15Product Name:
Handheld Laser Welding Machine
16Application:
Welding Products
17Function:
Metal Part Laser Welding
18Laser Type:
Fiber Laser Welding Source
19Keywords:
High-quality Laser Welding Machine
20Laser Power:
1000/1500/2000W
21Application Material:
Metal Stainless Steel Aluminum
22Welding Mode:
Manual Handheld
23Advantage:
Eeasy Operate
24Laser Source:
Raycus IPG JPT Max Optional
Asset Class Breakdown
****************
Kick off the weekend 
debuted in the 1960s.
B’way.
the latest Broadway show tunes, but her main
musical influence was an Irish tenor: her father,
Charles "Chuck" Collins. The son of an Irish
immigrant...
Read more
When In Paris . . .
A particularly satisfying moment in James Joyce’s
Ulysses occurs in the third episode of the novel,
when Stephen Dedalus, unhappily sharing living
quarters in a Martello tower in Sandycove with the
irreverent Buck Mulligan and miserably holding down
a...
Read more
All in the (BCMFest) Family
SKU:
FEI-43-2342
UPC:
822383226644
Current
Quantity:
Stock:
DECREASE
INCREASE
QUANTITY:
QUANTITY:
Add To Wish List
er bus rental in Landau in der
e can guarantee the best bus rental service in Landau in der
****************
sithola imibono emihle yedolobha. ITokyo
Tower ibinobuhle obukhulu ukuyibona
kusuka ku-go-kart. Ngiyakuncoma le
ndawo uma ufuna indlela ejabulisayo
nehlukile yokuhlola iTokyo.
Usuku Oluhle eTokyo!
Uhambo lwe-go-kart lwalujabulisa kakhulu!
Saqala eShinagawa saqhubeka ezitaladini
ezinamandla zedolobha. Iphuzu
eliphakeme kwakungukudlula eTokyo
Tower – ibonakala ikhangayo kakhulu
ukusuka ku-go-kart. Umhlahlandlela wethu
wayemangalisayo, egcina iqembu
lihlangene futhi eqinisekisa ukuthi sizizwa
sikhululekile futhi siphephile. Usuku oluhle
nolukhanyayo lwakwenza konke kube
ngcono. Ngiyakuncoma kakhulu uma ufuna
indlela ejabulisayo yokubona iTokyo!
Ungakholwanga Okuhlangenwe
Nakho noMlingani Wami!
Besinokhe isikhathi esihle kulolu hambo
****************
● What you should do:
Out of the data above, set down the lines from the one with "When In Paris . . ." to the one with "e can guarantee", both included, exactly as written and with no additions.

● Answer area:
When In Paris . . .
A particularly satisfying moment in James Joyce’s
Ulysses occurs in the third episode of the novel,
when Stephen Dedalus, unhappily sharing living
quarters in a Martello tower in Sandycove with the
irreverent Buck Mulligan and miserably holding down
a...
Read more
All in the (BCMFest) Family
SKU:
FEI-43-2342
UPC:
822383226644
Current
Quantity:
Stock:
DECREASE
INCREASE
QUANTITY:
QUANTITY:
Add To Wish List
er bus rental in Landau in der
e can guarantee the best bus rental service in Landau in der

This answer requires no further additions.